Charlene also has an unusual after-effect; all she can smell are noxious odors, a phenomenon that gradually diminishes but still leaves her with unpleasant olfactory experiences.  Her life is dedicated to finding out how and why her son was born like this, her son whom his father calls Radar after the old TV show M*A*S*H.  Kermin believes his son will have special powers.

Radar does indeed to be a unique character. After being subjected to an experiment that is nothing short of a failure, the Radar in the remainder of the story travels throughout the world with a group of puppeteers, a group who try to create work in areas where extreme wars and other terrible events have left residents with nothing.  Radar is now the color of beige and therefore more acceptable to everyone they meet.  The puppeteer use complicated science, technology and quantum physics to create robots but they wind up very hurt from an explosion while working with nuclear matter.  The quantum physics is very complicated but is simple for Radar who has the ability to read radio messages just by putting his hands on the transmitter. 

A group of teachers steal radioactive material with the notion of creating something new as an artistic presentation. Different stories follow in Bosnia and Cambodia involving chaos and violence, but they do connect with the general theme later on in the story.  This novel at times reads like a complicated science article written by physicist academics.  The best advice is just to go with it, even when it makes very little sense at all; this reviewer is not sure whether this makes a difference to the reader but it is what it is.

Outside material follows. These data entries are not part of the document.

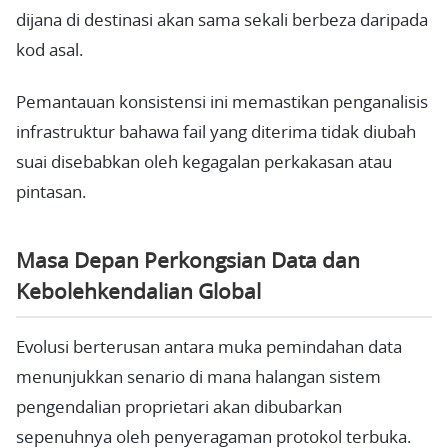
dijana di destinasi akan sama sekali berbeza daripada
kod asal.
Pemantauan konsistensi ini memastikan penganalisis
infrastruktur bahawa fail yang diterima tidak diubah
suai disebabkan oleh kegagalan perkakasan atau
pintasan.
Masa Depan Perkongsian Data dan
Kebolehkendalian Global
Evolusi berterusan antara muka pemindahan data
menunjukkan senario di mana halangan sistem
pengendalian proprietari akan dibubarkan
sepenuhnya oleh penyeragaman protokol terbuka.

Are Radar and other characters’ paths one of healing, pure science exploration or something more philosophical, psychological or social?  How is Radar’s epilepsy connected to his uncanny ability to understand radio transmissions? Does his suffering truly lead to his understanding about love who he really is?  I am Radar is a complex work of science fiction that truly stretches the imagination with its disconnected parts that in some ways unite and in others just seem like another round of dystopian fiction with free-floating ideas and attempt to form a new, coherent reality.  Interesting science fiction about difference and exploring new visions of the universe in the future!